(What you will do):
From the line containing "量・セキュアなインストール、DBアクセス・パフォーマ" to the last line of the listing, both included, copy every line exactly and drop the pictures.

########################################

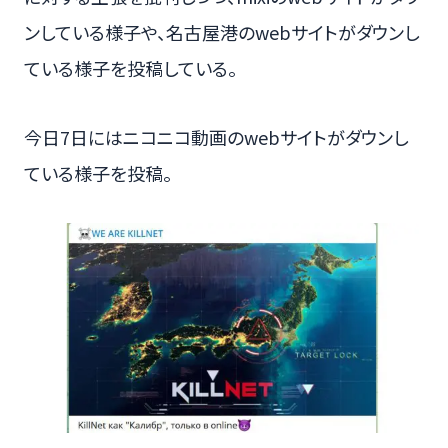
ンしている様子や、名古屋港のwebサイトがダウンし
ている様子を投稿している。
今日7日にはニコニコ動画のwebサイトがダウンし
ている様子を投稿。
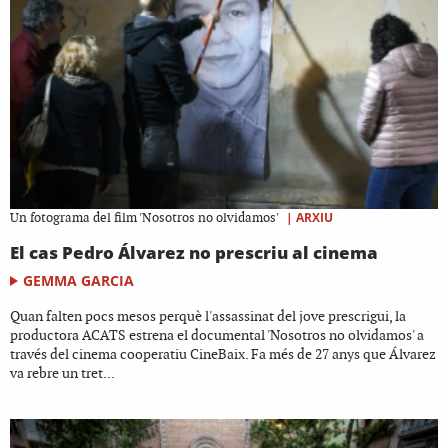
|
ARXIU
Un fotograma del film 'Nosotros no olvidamos'
El cas Pedro Álvarez no prescriu al cinema
GEMMA GARCIA
Quan falten pocs mesos perquè l'assassinat del jove prescrigui, la
productora ACATS estrena el documental 'Nosotros no olvidamos' a
través del cinema cooperatiu CineBaix. Fa més de 27 anys que Álvarez
va rebre un tret...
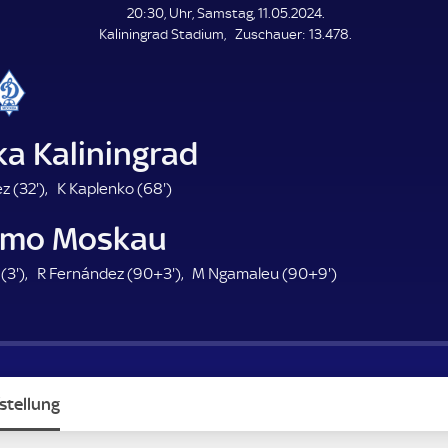
L
20:30, Uhr, Samstag, 11.05.2024.
E
Z
Kaliningrad Stadium
Zuschauer:
13.478.
N
D
u
E
s
c
h
a
ka Kaliningrad
u
e
3
6
z (
32'
)
K Kaplenko (
68'
)
r
2
8
mo Moskau
.
.
m
m
3
9
9
 (
3'
)
R Fernández (
90+3'
)
M Ngamaleu (
90+9'
)
i
i
.
3
9
n
n
m
.
.
u
u
i
m
m
t
t
n
i
i
e
e
u
n
n
stellung
t
u
u
e
t
t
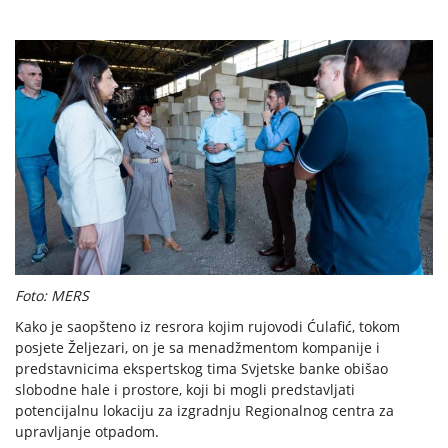
Foto: MERS
Kako je saopšteno iz resrora kojim rujovodi Ćulafić, tokom
posjete Željezari, on je sa menadžmentom kompanije i
predstavnicima ekspertskog tima Svjetske banke obišao
slobodne hale i prostore, koji bi mogli predstavljati
potencijalnu lokaciju za izgradnju Regionalnog centra za
upravljanje otpadom.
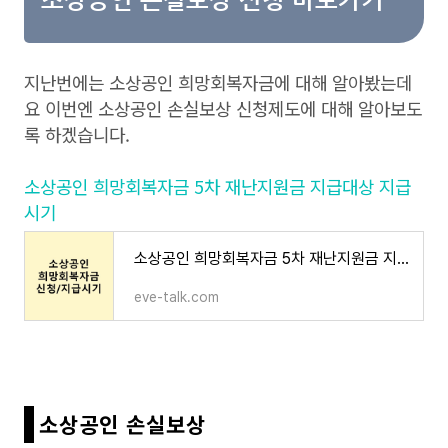
소상공인 손실보상 신청 바로가기
지난번에는 소상공인 희망회복자금에 대해 알아봤는데
요 이번엔 소상공인 손실보상 신청제도에 대해 알아보도
록 하겠습니다.
소상공인 희망회복자금 5차 재난지원금 지급대상 지급
시기
소상공인 희망회복자금 5차 재난지원금 지급대상 지급시기
eve-talk.com
소상공인 손실보상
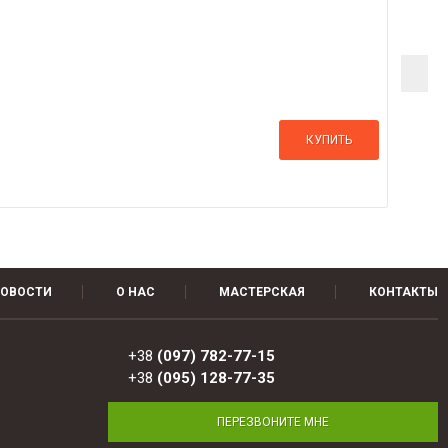
КУПИТЬ
ОВОСТИ
О НАС
МАСТЕРСКАЯ
КОНТАКТЫ
+38
(097) 782-77-15
+38
(095) 128-77-35
ПЕРЕЗВОНИТЕ МНЕ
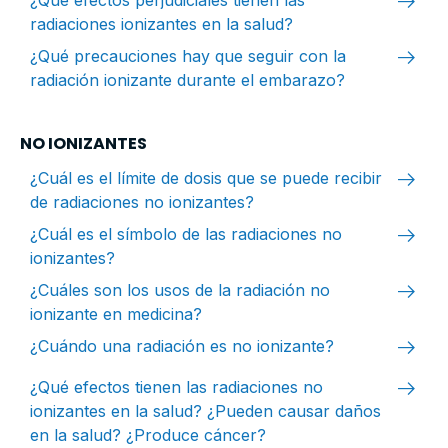
arrow_right_alt
¿Qué efectos perjudiciales tienen las
radiaciones ionizantes en la salud?
arrow_right_alt
¿Qué precauciones hay que seguir con la
radiación ionizante durante el embarazo?
NO IONIZANTES
arrow_right_alt
¿Cuál es el límite de dosis que se puede recibir
de radiaciones no ionizantes?
arrow_right_alt
¿Cuál es el símbolo de las radiaciones no
ionizantes?
arrow_right_alt
¿Cuáles son los usos de la radiación no
ionizante en medicina?
arrow_right_alt
¿Cuándo una radiación es no ionizante?
arrow_right_alt
¿Qué efectos tienen las radiaciones no
ionizantes en la salud? ¿Pueden causar daños
en la salud? ¿Produce cáncer?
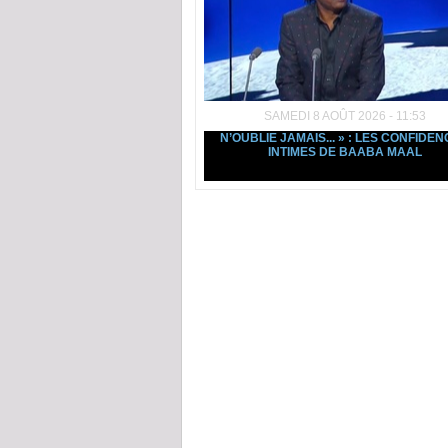
SAMEDI 8 AOÛT 2026 - 11:53
N’OUBLIE JAMAIS... » : LES CONFIDE
INTIMES DE BAABA MAAL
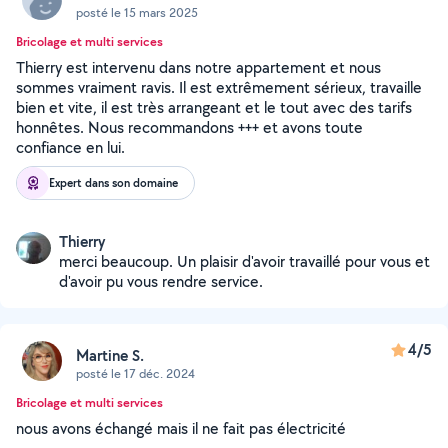
posté le 15 mars 2025
Bricolage et multi services
Thierry est intervenu dans notre appartement et nous
sommes vraiment ravis. Il est extrêmement sérieux, travaille
bien et vite, il est très arrangeant et le tout avec des tarifs
honnêtes. Nous recommandons +++ et avons toute
confiance en lui.
Expert dans son domaine
Thierry
merci beaucoup. Un plaisir d'avoir travaillé pour vous et
d'avoir pu vous rendre service.
4/5
Martine S.
posté le 17 déc. 2024
Bricolage et multi services
nous avons échangé mais il ne fait pas électricité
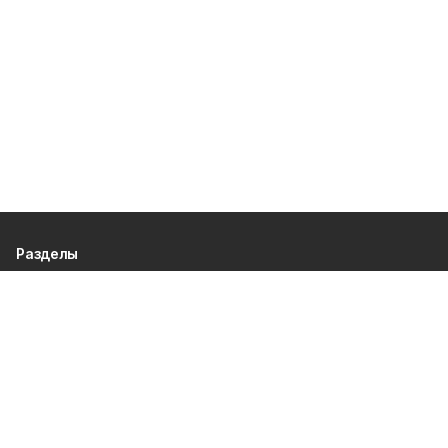
Разделы
80 лет Победы
Новости
Статьи
Культура
Происшествия
Проекты
Афиша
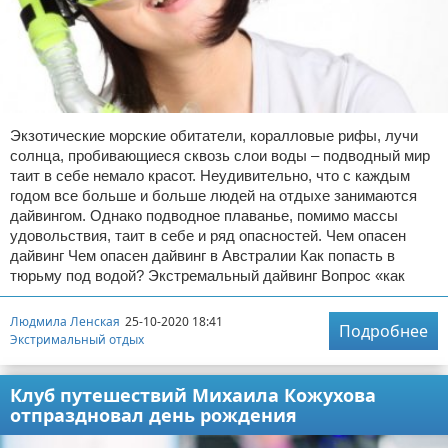
Экзотические морские обитатели, коралловые рифы, лучи
солнца, пробивающиеся сквозь слои воды – подводный мир
таит в себе немало красот. Неудивительно, что с каждым
годом все больше и больше людей на отдыхе занимаются
дайвингом. Однако подводное плаванье, помимо массы
удовольствия, таит в себе и ряд опасностей. Чем опасен
дайвинг Чем опасен дайвинг в Австралии Как попасть в
тюрьму под водой? Экстремальный дайвинг Вопрос «как
Людмила Ленская
25-10-2020 18:41
Подробнее
Экстримальный отдых
Клуб путешествий Михаила Кожухова
отпраздновал день рождения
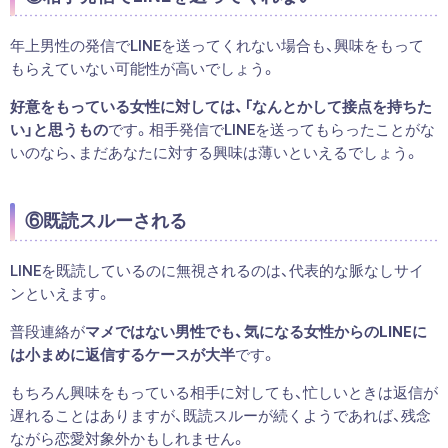
年上男性の発信でLINEを送ってくれない場合も、興味をもって
もらえていない可能性が高いでしょう。
好意をもっている女性に対しては、「なんとかして接点を持ちた
い」と思うもの
です。相手発信でLINEを送ってもらったことがな
いのなら、まだあなたに対する興味は薄いといえるでしょう。
⑥既読スルーされる
LINEを既読しているのに無視されるのは、代表的な脈なしサイ
ンといえます。
普段連絡が
マメではない男性でも、気になる女性からのLINEに
は小まめに返信するケースが大半
です。
もちろん興味をもっている相手に対しても、忙しいときは返信が
遅れることはありますが、既読スルーが続くようであれば、残念
ながら恋愛対象外かもしれません。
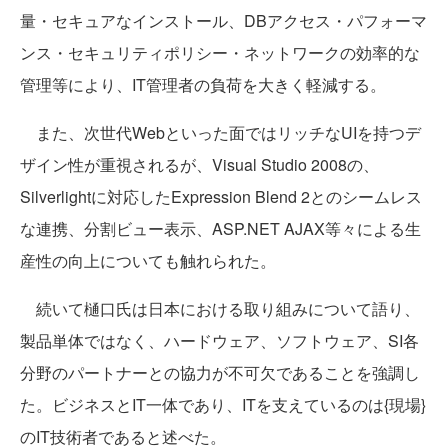
量・セキュアなインストール、DBアクセス・パフォーマ
ンス・セキュリティポリシー・ネットワークの効率的な
管理等により、IT管理者の負荷を大きく軽減する。
また、次世代Webといった面ではリッチなUIを持つデ
ザイン性が重視されるが、Visual Studio 2008の、
Silverlightに対応したExpression Blend 2とのシームレス
な連携、分割ビュー表示、ASP.NET AJAX等々による生
産性の向上についても触れられた。
続いて樋口氏は日本における取り組みについて語り、
製品単体ではなく、ハードウェア、ソフトウェア、SI各
分野のパートナーとの協力が不可欠であることを強調し
た。ビジネスとIT一体であり、ITを支えているのは{現場}
のIT技術者であると述べた。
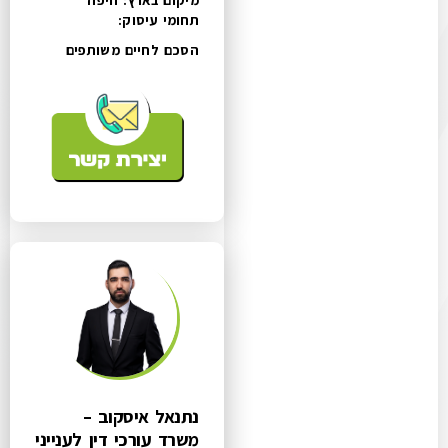
מיקום בארץ: חיפה
תחומי עיסוק:
הסכם לחיים משותפים
נתנאל איסקוב –
משרד עורכי דין לענייני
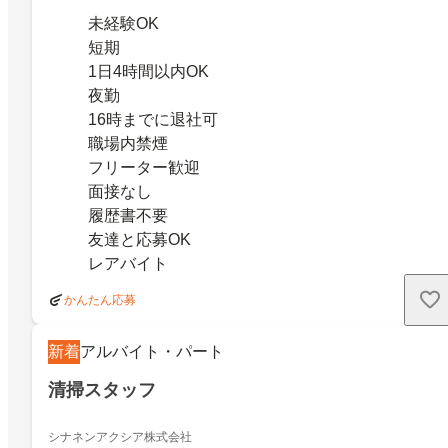
未経験OK
短期
1日4時間以内OK
夜勤
16時までに退社可
職場内禁煙
フリーター歓迎
面接なし
履歴書不要
友達と応募OK
レアバイト
かんたん応募
新着
アルバイト・パート
清掃スタッフ
シナネンアクシア株式会社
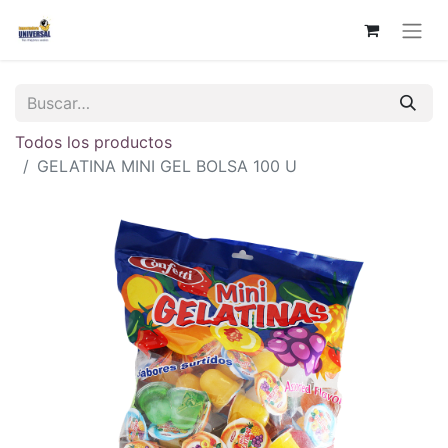
Todos los productos
GELATINA MINI GEL BOLSA 100 U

########################################

(Answer space):
量・セキュアなインストール、DBアクセス・パフォーマ
ンス・セキュリティポリシー・ネットワークの効率的な
管理等により、IT管理者の負荷を大きく軽減する。
また、次世代Webといった面ではリッチなUIを持つデ
ザイン性が重視されるが、Visual Studio 2008の、
Silverlightに対応したExpression Blend 2とのシームレス
な連携、分割ビュー表示、ASP.NET AJAX等々による生
産性の向上についても触れられた。
続いて樋口氏は日本における取り組みについて語り、
製品単体ではなく、ハードウェア、ソフトウェア、SI各
分野のパートナーとの協力が不可欠であることを強調し
た。ビジネスとIT一体であり、ITを支えているのは{現場}
のIT技術者であると述べた。
מיקום בארץ: חיפה
תחומי עיסוק:
הסכם לחיים משותפים
נתנאל איסקוב –
משרד עורכי דין לענייני
未経験OK
短期
1日4時間以内OK
夜勤
16時までに退社可
職場内禁煙
フリーター歓迎
面接なし
履歴書不要
友達と応募OK
レアバイト
かんたん応募
新着
アルバイト・パート
清掃スタッフ
シナネンアクシア株式会社
Todos los productos
GELATINA MINI GEL BOLSA 100 U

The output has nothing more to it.